The CEO and Senior Leadership Team are committed to managing an organisation that delivers world-class analysis and information. With the increasing cyber threats and vulnerabilities, there’s a critical need to enhance the level of information security to protect the organisation’s reputation and maintain its leading position. The appointment of an experienced Information Security (IS) Leader was imperative to guide the organisation through complex cybersecurity decisions and maintain its integrity, ensuring no risk to its reputation or delivery capabilities.

CISO’s Objectives

The CISO is responsible for steering the enterprise’s vision and strategy to protect information assets and technology. The CISO leads efforts to mitigate IT risks, responds to incidents, establishes standards and controls, and directs the implementation of security policies and procedures. This role encompasses information-related compliance, including achieving ISO/IEC 27001 certification.

What The CISO Did

Provided Leadership And Elevated Security Readiness

The CISO leveraged digital leadership skills to empower and direct the IT team towards meeting business and IT security objectives. By adapting to the evolving IT landscape and introducing new security technologies, the CISO ensured the SLT’s confidence in the organisation’s security stance.

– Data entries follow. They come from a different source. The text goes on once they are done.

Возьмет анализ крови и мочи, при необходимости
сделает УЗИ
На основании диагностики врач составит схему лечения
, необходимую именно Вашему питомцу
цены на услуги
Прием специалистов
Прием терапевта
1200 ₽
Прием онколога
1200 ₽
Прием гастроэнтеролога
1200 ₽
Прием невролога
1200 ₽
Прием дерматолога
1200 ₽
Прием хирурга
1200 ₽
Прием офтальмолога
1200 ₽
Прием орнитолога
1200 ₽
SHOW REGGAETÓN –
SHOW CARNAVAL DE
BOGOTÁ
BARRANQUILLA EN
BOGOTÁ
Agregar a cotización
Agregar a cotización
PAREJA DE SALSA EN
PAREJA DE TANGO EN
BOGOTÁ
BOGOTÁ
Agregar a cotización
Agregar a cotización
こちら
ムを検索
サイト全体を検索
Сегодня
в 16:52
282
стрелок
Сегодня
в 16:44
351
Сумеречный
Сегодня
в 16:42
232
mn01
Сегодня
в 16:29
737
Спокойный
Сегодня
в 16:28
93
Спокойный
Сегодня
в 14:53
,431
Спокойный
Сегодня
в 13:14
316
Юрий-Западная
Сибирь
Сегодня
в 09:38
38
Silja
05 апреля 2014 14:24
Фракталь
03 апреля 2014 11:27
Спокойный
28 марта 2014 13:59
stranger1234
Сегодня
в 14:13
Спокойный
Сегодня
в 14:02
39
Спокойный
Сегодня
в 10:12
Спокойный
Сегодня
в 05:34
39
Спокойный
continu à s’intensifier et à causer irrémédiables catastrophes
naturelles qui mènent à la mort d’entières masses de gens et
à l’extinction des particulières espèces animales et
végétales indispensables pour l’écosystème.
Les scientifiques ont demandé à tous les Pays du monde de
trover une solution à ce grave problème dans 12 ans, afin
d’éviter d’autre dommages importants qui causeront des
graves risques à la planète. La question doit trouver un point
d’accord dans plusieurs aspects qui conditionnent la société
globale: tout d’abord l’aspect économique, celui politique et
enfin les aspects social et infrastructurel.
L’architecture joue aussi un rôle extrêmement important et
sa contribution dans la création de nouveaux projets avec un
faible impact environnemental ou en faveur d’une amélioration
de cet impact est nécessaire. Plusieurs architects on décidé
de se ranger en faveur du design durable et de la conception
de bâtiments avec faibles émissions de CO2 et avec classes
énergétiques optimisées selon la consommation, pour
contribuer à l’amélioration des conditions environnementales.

The CISO managed information sources and provided data analysis reports to senior management. This involved handling multiple concurrent projects. Creative problem-solving and forming business partnerships were key in driving the cybersecurity strategy enhancement forward. The CISO’s strong customer focus and excellent communication skills ensured that he informed and involved all stakeholders.

Day-To-Day Management

The CISO continually refreshed the cybersecurity strategy. They helped in updating IT security risk assessments and informing the SLT about ways to minimise threats. By monitoring security vulnerabilities and staying updated on cyber security technologies, the CISO ensured business continuity and implemented an effective process for reporting and investigating security incidents.

Developing future strategies for security incidents and championing the latest security strategies and technologies, the CISO ensured ongoing quarterly improvements in cybersecurity strategy enhancement. Thereby maintaining the organisation’s integrity and leading role in global research.

The Results

  • Delivered IS services into every part of the organisation, both onsite and at sea. 
  • Successfully kept CapEx and Maintenance budgets within the 5-year plan agreed upon by the SLT prior to the start of the CISO engagement, despite spiralling costs and an exponentially increasing threat environment. 
  • Successfully renewed security supplier contracts for another 5 years without increased cost but with increased threat monitoring capability, onsite and at sea. 
  • Kept Cyber Insurance renewal premiums to a minimum working closely with underwriters to ensure mutual understanding of perceived risks and threats. 
  • Maintained full Thycotic Mapping compliance across the whole organisation and threat landscape.